Starting in the 17th century, Dalmatians were primarily used as carriage dogs to guide and protect horse-drawn carriages. Their job was to be on the lookout for thieving highwaymen and other dangers. They got along well with horses and were loyal to their Owners, which allowed them to excel at this job. In fact, the popular beer company, Budweiser, used Dalmatians alongside their Clydesdale-drawn carriages in the late 19th century. To this day, the company still keeps a few Dalmatians to keep these large horses company.
As horse-drawn fire carriages came into being, Dalmatians made the logical leap to firehouse dogs. Over the years, they were also added to traveling circuses, where they could perform alongside other animals. Today, Dalmatians may not be the firedogs they once were, but many fire stations still keep these good-looking pooches around. While their chief purpose is to keep the firefighters company, they also help with pest control.
One of the most difficult eras of this dog’s history came with the popular book and subsequent films, 101 Dalmatians. Suddenly, everyone wanted one of these spotted furry friends in their home, which led to some irresponsible and unfortunate breeding practices. Once families realised how high octane these pups are, the breed’s popularity dropped significantly.
Personality, Traits, & Trainability ★
Dalmatians were always bred to be in close proximity to humans. As such, they do best when in the company of people. When given the chance to socialise, they can form close bonds with children and other dogs. however, these dogs can easily develop separation anxiety, because they are so accustomed to being around their human families.
As they’re an intelligent breed, the Dalmatian can be stubborn and destructive if not properly stimulated. What that means for Dalmatian Owners is that training and daily care will take a bit of extra work.

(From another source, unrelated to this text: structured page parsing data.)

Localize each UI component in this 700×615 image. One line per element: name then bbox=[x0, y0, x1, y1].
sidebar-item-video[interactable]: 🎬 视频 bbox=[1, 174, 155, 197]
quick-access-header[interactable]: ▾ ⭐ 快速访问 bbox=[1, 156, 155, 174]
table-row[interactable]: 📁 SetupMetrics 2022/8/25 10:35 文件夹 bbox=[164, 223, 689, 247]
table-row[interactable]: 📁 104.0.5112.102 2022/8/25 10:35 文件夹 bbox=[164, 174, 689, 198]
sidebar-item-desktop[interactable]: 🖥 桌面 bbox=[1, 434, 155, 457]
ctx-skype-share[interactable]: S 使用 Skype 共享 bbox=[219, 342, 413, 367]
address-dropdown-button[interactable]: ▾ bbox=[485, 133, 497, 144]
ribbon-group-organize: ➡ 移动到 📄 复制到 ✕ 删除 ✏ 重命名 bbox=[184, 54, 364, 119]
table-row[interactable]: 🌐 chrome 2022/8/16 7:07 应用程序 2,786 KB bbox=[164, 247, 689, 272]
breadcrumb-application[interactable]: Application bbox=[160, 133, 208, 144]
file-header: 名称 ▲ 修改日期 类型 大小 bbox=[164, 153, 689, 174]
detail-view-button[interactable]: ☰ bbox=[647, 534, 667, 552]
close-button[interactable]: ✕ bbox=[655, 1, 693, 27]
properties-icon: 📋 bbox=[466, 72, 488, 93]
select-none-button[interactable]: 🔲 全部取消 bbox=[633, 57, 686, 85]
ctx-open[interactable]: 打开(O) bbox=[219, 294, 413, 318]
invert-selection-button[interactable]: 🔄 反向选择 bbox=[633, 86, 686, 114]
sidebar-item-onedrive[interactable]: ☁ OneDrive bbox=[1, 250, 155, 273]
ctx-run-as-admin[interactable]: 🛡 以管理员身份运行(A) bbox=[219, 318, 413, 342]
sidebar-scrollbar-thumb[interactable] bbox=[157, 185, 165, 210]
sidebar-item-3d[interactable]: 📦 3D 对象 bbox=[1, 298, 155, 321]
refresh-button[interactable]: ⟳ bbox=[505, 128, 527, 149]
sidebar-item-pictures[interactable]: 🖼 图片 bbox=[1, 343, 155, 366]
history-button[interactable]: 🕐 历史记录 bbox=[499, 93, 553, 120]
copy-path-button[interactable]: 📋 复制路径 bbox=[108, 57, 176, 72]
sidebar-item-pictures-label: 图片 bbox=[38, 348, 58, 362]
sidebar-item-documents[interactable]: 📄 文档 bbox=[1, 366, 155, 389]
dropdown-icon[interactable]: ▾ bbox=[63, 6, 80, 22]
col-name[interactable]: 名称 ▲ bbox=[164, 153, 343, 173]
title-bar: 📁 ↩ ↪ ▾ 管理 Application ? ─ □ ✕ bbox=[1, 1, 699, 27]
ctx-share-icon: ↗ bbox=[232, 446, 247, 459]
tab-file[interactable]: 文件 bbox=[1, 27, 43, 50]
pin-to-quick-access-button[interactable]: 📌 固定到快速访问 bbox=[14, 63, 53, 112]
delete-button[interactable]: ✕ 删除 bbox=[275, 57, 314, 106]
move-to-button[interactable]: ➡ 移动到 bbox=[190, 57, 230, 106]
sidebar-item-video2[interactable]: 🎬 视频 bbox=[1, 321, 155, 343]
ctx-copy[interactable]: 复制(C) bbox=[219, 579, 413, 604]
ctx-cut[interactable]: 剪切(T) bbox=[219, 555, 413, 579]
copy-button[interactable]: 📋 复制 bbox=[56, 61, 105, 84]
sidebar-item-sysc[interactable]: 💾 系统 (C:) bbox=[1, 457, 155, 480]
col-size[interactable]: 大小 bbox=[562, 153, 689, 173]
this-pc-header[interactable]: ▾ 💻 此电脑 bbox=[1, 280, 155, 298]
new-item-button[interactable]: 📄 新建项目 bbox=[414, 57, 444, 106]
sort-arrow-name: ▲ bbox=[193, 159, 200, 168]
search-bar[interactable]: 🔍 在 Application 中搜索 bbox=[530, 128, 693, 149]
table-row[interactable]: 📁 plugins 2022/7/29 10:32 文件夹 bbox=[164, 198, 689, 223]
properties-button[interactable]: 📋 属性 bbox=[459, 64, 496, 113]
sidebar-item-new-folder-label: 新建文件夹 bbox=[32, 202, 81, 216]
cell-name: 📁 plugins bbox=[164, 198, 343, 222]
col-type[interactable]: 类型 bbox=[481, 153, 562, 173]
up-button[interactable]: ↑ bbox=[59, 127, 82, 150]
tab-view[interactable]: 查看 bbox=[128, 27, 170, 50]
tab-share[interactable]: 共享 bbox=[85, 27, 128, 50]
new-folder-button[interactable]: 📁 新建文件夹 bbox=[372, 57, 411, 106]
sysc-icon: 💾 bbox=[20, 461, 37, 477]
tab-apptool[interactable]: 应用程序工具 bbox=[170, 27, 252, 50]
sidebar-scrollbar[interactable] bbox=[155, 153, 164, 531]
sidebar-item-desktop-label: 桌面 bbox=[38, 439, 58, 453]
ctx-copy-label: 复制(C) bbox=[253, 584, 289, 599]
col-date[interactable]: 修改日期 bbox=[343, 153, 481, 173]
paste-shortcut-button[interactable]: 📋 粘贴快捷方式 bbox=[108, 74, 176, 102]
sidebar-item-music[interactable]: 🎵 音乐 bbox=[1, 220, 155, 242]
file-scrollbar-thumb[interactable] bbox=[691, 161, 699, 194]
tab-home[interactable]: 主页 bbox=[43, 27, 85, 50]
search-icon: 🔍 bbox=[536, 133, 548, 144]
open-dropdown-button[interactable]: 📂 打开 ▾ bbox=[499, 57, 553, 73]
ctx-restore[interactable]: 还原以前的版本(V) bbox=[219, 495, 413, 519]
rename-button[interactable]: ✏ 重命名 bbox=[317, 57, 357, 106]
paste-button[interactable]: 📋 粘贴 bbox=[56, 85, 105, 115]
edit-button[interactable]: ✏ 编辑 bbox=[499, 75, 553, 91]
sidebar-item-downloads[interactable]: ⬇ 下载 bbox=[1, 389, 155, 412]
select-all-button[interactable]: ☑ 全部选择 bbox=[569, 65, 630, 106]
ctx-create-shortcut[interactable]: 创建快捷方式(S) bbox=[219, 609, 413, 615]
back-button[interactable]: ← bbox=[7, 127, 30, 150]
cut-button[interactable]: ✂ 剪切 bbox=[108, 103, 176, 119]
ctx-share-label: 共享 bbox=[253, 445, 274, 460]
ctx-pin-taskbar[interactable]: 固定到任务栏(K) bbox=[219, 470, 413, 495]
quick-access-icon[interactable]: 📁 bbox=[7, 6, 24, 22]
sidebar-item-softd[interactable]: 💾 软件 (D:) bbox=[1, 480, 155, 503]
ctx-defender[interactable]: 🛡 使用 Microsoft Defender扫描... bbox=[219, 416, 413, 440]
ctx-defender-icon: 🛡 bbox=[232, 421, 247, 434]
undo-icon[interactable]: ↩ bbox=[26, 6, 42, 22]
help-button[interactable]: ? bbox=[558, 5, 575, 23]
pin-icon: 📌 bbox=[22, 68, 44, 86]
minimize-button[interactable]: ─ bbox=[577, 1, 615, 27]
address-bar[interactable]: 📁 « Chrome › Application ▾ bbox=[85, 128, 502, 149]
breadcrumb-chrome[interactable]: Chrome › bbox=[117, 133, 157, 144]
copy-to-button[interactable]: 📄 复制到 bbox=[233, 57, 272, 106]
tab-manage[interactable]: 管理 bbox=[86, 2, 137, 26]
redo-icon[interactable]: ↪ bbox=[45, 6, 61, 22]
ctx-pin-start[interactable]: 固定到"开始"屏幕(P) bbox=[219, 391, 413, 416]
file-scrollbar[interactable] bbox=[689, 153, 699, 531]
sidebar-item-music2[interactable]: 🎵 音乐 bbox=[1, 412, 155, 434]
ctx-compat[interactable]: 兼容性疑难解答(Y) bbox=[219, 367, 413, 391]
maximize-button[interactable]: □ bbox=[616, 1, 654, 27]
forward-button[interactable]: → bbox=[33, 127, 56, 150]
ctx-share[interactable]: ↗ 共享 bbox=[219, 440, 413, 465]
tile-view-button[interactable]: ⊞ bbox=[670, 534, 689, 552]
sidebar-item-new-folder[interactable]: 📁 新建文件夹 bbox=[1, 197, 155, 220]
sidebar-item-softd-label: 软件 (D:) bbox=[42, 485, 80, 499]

The Dalmatian is also active by nature. Dalmatians love to exercise, and they need at least an hour of outdoor playtime per day. And that doesn’t mean a leisurely stroll. Your Dalmatian will do best with intense activity like running or guided play.
Dalmatian Health +
Unfortunately, breeding practices over the last 50 years have created quite a few health problems in the Dalmatian. The most common health issue is deafness. About 30% of Dalmatians suffer some level of hearing impairment, and quite a few are completely deaf.
Some other health issues common in the Dalmatian are urinary stones (Dalmatian urine contains uric acid instead of the common urea) and hip dysplasia.
With such an active breed, it’s very important to give them regular exercise to prevent obesity.
Fun Fact about the Dalmatian ♥
The Dalmatian has enjoyed many a nickname over the years. One of the most memorable was the Plum Pudding Dog because a Dalmatian’s spots are reminiscent of this English dessert.
Interestingly, each of a Dalmatian’s spots is one-of-a-kind. You won’t find two spots the same on this pooch. They even have spots on the roof of their mouths.